Housing is my personal biggest area of concern being a single soldier. I am a 27 yr old college graduate. I get the same "rights" in my living quarters that a single 17/18 yr old straight out of high-school would get. If that same soldier is married, they get considerably more freedom, pay, and budget control than I do.

I as a single soldier get no say in where I live. At my current duty station the BAH for my rank and dependent status (Single, E-4) would be $1,068. So I essentially pay $1,068 dollars a month to live in the barracks. The barracks I live in have two separate bedrooms, with a common kitchen and bathroom area. Since there are two soldiers in each little barracks apartment, we collectively pay $2,136 a month for this set up. That is FAR more then what a similar apartment style would cost in the surrounding communities. If single soldiers were allowed to have BAH and live where they choose we could potentially save several hundred dollars a month by controlling our living expenses. That's not including the approximately $300 a month we are forced to pay for the DFACs.

There is also the issue of furniture in the barracks. Again we have no say, we get whatever the Army already has in the room. Personally I would love to have an actual nice mattress, instead of these cheap plastic blue ones.

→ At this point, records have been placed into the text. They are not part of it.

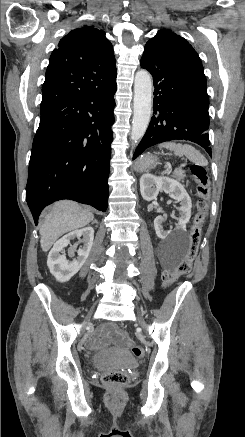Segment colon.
<instances>
[{"mask_svg":"<svg viewBox=\"0 0 245 437\" xmlns=\"http://www.w3.org/2000/svg\"><path fill=\"white\" fill-rule=\"evenodd\" d=\"M191 173L197 186L196 193L199 198L197 213L189 233V245L185 257L176 267L163 272L162 280L166 287L173 285L179 277L191 270L201 241V229L206 215L207 199L210 194V180L206 168L202 165H193ZM131 352L135 357L140 358L144 355L145 350L140 345H134ZM128 379L127 374L121 371L106 372L102 376V381L105 384L116 387L125 385Z\"/></svg>","mask_w":245,"mask_h":437,"instance_id":"5ec220e1","label":"colon"}]
</instances>
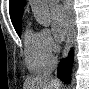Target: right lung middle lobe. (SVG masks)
I'll return each instance as SVG.
<instances>
[{"mask_svg": "<svg viewBox=\"0 0 89 89\" xmlns=\"http://www.w3.org/2000/svg\"><path fill=\"white\" fill-rule=\"evenodd\" d=\"M16 32L19 36H21V28L17 29Z\"/></svg>", "mask_w": 89, "mask_h": 89, "instance_id": "right-lung-middle-lobe-1", "label": "right lung middle lobe"}]
</instances>
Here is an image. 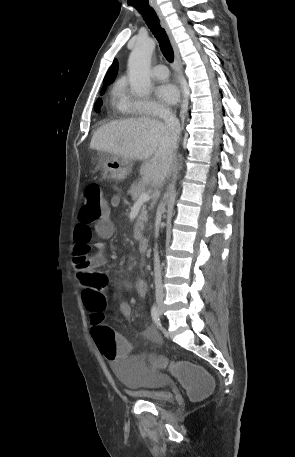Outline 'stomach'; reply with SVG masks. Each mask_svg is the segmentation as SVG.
Wrapping results in <instances>:
<instances>
[{"mask_svg": "<svg viewBox=\"0 0 295 457\" xmlns=\"http://www.w3.org/2000/svg\"><path fill=\"white\" fill-rule=\"evenodd\" d=\"M100 158L102 160L104 176L107 178L115 181H121L124 180L131 172V160L104 152L100 153Z\"/></svg>", "mask_w": 295, "mask_h": 457, "instance_id": "0dacf381", "label": "stomach"}]
</instances>
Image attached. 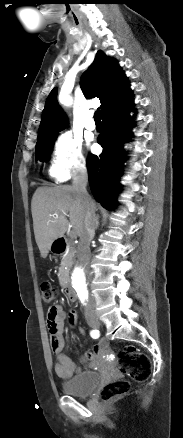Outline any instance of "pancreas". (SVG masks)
Wrapping results in <instances>:
<instances>
[{
    "instance_id": "pancreas-1",
    "label": "pancreas",
    "mask_w": 183,
    "mask_h": 438,
    "mask_svg": "<svg viewBox=\"0 0 183 438\" xmlns=\"http://www.w3.org/2000/svg\"><path fill=\"white\" fill-rule=\"evenodd\" d=\"M74 256H75V250L72 249L66 254V256H64L62 258L61 267H60V275H59L60 280L62 279V275L65 272L64 267H69L72 265V263L74 261Z\"/></svg>"
}]
</instances>
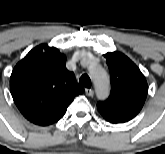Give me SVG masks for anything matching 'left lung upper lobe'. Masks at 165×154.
<instances>
[{
    "label": "left lung upper lobe",
    "mask_w": 165,
    "mask_h": 154,
    "mask_svg": "<svg viewBox=\"0 0 165 154\" xmlns=\"http://www.w3.org/2000/svg\"><path fill=\"white\" fill-rule=\"evenodd\" d=\"M110 71L111 93L107 100L97 103L100 114L111 123L127 122L144 105L148 86L140 69L124 54L105 55Z\"/></svg>",
    "instance_id": "obj_1"
}]
</instances>
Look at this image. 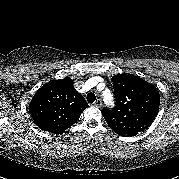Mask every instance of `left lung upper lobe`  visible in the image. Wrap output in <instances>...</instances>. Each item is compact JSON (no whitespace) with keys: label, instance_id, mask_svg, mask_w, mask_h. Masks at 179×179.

Barracks inspections. I can't stand barracks inspections. The inspections are completely up to the person doing them and what they "think" the standard should be. One inspection your could be fine, the next one your getting lectured about how to make a bed. Last summer I had to write a 2 page paper for an LT about personal standards in the barracks. All because my bed didn't have hospital corners. (That morning when I get up I tossed my blanket off to the right of me, where it was just sorta crunched up against the wall running the length of my bed.) If I want to know what I am allowed to have and not have in my room, I have to read three different policy letters to find out. Division could allow something, Brigade could say no, and then Battalion have nothing about it at all. I get that lower commands are allowed to restrict privileges as they see fit. I'm just saying it's cumbersome to have to read three different levels policy to find out what is what.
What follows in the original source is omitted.